Article by Vince Stricherz -UW conservationist wins one of 10 Heinz awards for work on the environment
University of Washington conservationist Dee Boersma is among 10 recipients of the Heinz Family Foundation awards given to people whose achievements have fostered a cleaner, greener and more sustainable world.
Each recipient will receive $100,000 and a medallion inscribed with the image of the late Sen. John Heinz, R-Pa., whose environmental legacy is commemorated by the awards.
Boersma, a UW biology professor who holds the Wadsworth Endowed Chair in Conservation Science, is being honored for her extensive field study of penguins and other sea birds to promote conservation and understanding human impact on marine environments.
For more than 25 years she has operated the Penguin Project, studying Magellanic penguins at the Punta Tombo reserve in Argentina.

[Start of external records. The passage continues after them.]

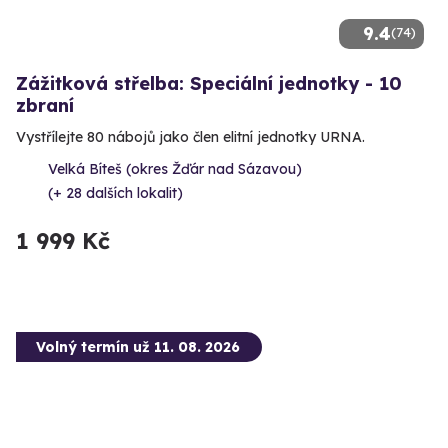
9.4
(74)
Zážitková střelba: Speciální jednotky - 10
zbraní
Vystřílejte 80 nábojů jako člen elitní jednotky URNA.
Velká Bíteš (okres Žďár nad Sázavou)
(+ 28 dalších lokalit)
1 999 Kč
Volný termín už 11. 08. 2026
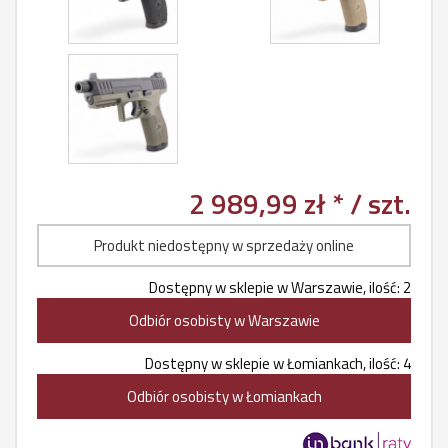
2 989,99 zł *
/ szt.
Produkt niedostępny w sprzedaży online
Dostępny w sklepie w Warszawie, ilość: 2
Odbiór osobisty w Warszawie
Dostępny w sklepie w Łomiankach, ilość: 4
Odbiór osobisty w Łomiankach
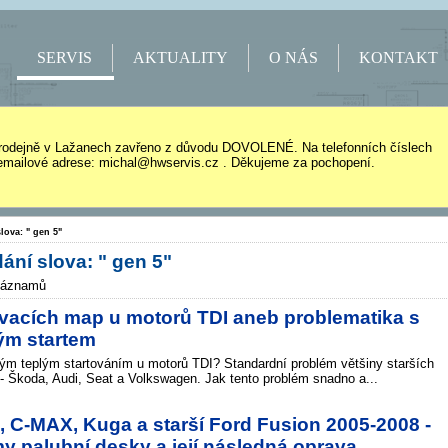
SERVIS
AKTUALITY
O NÁS
KONTAKT
rodejně v Lažanech zavřeno z důvodu DOVOLENÉ. Na telefonních číslech
mailové adrese: michal@hwservis.cz . Děkujeme za pochopení.
lova: " gen 5"
ání slova: " gen 5"
záznamů
ovacích map u motorů TDI aneb problematika s
ým startem
ým teplým startováním u motorů TDI? Standardní problém většiny starších
 Škoda, Audi, Seat a Volkswagen. Jak tento problém snadno a...
I, C-MAX, Kuga a starší Ford Fusion 2005-2008 -
y palubní desky a její následná oprava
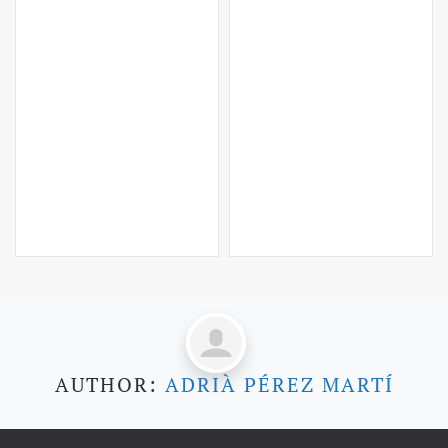
AUTHOR:
ADRIÀ PÉREZ MARTÍ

She has dubbed the penguins "marine sentinels" for their warning signs about the ocean environment.
Her recent work has shown that, because of climate change and other factors, during the critical period of egg incubation the penguins at Punta Tombo must swim an average of 25 miles further in search of food than they did just 10 years ago.
The Heinz Foundation also cited Boersma for launching Conservation Magazine, a publication she sees as building better public communication on issues of the natural world (see www.conservationmagazine.org).
The awards, announced Sept. 15, were established in 1993 to honor Heinz's legacy on environmental issues.